[Excerpts from a dataset]

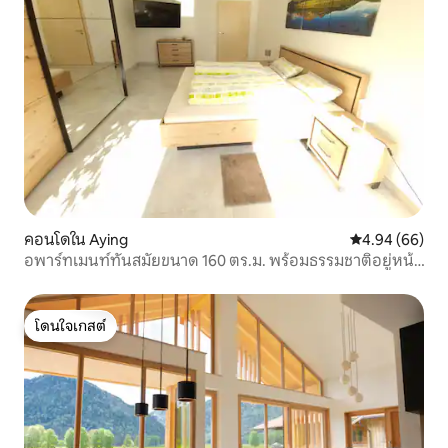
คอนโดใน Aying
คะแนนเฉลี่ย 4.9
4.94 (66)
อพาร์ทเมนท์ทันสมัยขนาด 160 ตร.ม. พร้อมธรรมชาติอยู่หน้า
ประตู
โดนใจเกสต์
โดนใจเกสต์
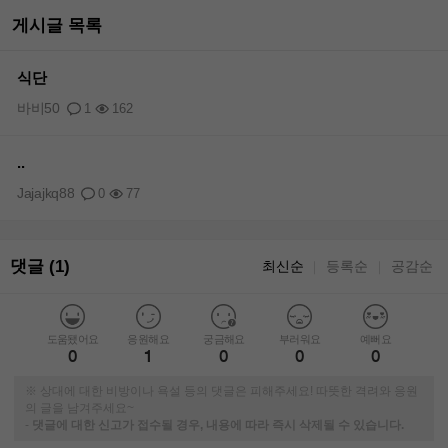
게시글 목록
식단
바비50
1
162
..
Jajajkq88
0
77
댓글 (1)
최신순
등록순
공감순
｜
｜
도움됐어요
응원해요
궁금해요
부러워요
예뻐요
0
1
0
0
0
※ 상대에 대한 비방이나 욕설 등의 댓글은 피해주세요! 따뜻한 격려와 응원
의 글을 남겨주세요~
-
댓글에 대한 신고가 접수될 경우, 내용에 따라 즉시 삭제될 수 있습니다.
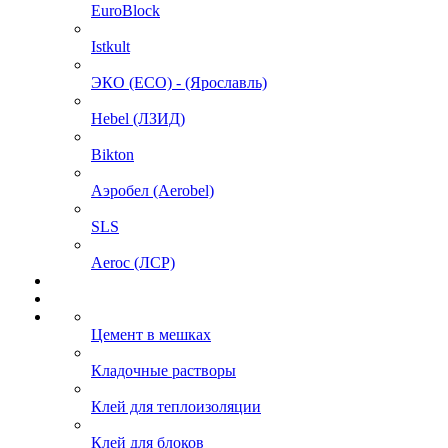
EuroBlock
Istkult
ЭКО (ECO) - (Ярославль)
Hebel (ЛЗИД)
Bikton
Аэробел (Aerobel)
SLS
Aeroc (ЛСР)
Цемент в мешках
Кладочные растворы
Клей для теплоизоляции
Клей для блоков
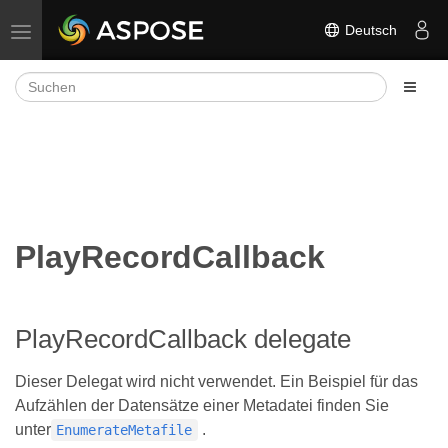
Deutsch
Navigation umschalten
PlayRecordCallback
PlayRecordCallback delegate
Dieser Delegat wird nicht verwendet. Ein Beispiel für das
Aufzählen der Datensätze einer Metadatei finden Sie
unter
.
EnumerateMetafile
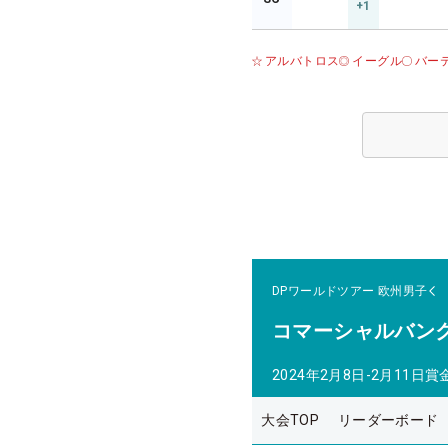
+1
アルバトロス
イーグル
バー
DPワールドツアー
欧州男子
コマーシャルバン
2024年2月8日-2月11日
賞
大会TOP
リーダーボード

_Task goal_
Could the entries above be copied out exactly, with no pictures included?

_Your solution_
คอนโดใน Aying
คะแนนเฉลี่ย 4.9
4.94 (66)
อพาร์ทเมนท์ทันสมัยขนาด 160 ตร.ม. พร้อมธรรมชาติอยู่หน้า
ประตู
โดนใจเกสต์
โดนใจเกสต์
게시글 목록
식단
바비50
1
162
..
Jajajkq88
0
77
댓글 (1)
최신순
등록순
공감순
｜
｜
도움됐어요
응원해요
궁금해요
부러워요
예뻐요
0
1
0
0
0
※ 상대에 대한 비방이나 욕설 등의 댓글은 피해주세요! 따뜻한 격려와 응원
의 글을 남겨주세요~
-
댓글에 대한 신고가 접수될 경우, 내용에 따라 즉시 삭제될 수 있습니다.
EuroBlock
Istkult
ЭКО (ECO) - (Ярославль)
Hebel (ЛЗИД)
Bikton
Аэробел (Aerobel)
SLS
Aeroc (ЛСР)
Цемент в мешках
Кладочные растворы
Клей для теплоизоляции
Клей для блоков
Deutsch
Navigation umschalten
PlayRecordCallback
PlayRecordCallback delegate
Dieser Delegat wird nicht verwendet. Ein Beispiel für das
Aufzählen der Datensätze einer Metadatei finden Sie
unter
.
EnumerateMetafile
+1
アルバトロス
イーグル
バー
DPワールドツアー
欧州男子
コマーシャルバン
2024年2月8日-2月11日
賞
大会TOP
リーダーボード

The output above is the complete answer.